-- TO DO --
Once you find the line with "ocorrem quando a" in the data that follows, repeat it and every line after it exactly, through the line with "não é reconhecida pelo sistema.".

(Saved data entries)
·····
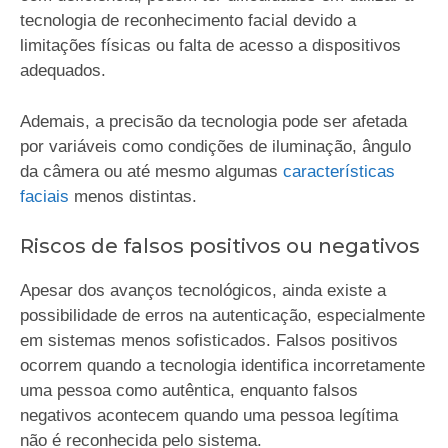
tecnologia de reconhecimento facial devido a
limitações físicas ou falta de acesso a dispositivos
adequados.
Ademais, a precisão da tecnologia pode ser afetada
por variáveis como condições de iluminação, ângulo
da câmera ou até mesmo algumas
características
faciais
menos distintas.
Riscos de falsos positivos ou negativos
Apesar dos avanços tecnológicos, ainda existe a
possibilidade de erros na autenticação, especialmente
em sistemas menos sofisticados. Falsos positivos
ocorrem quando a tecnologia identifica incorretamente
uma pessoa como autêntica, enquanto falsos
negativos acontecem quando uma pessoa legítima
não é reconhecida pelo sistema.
·····
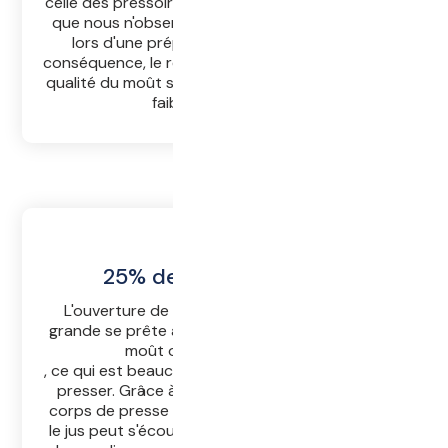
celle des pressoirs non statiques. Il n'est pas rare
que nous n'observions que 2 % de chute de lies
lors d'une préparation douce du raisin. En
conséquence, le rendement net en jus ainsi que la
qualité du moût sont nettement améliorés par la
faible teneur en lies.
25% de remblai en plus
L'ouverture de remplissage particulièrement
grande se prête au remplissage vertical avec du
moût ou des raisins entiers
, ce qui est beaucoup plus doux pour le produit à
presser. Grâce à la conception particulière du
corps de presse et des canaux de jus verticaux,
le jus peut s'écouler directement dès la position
·····
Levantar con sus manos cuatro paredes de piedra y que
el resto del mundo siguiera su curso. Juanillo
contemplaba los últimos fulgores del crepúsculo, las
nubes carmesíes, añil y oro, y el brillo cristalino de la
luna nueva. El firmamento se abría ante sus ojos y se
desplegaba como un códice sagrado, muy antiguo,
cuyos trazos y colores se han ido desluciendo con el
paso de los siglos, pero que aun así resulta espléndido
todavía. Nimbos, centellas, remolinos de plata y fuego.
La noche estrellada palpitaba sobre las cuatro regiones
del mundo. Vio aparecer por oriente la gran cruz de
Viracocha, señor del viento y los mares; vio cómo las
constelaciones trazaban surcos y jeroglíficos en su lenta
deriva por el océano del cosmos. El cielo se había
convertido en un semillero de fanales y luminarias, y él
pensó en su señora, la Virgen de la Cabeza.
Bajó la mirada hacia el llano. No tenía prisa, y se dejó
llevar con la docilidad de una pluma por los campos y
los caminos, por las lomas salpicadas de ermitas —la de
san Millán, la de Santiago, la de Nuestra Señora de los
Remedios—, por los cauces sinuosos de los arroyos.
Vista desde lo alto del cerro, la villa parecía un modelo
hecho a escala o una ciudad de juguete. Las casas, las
·····
-- EXPECTED ANSWER --
ocorrem quando a tecnologia identifica incorretamente
uma pessoa como autêntica, enquanto falsos
negativos acontecem quando uma pessoa legítima
não é reconhecida pelo sistema.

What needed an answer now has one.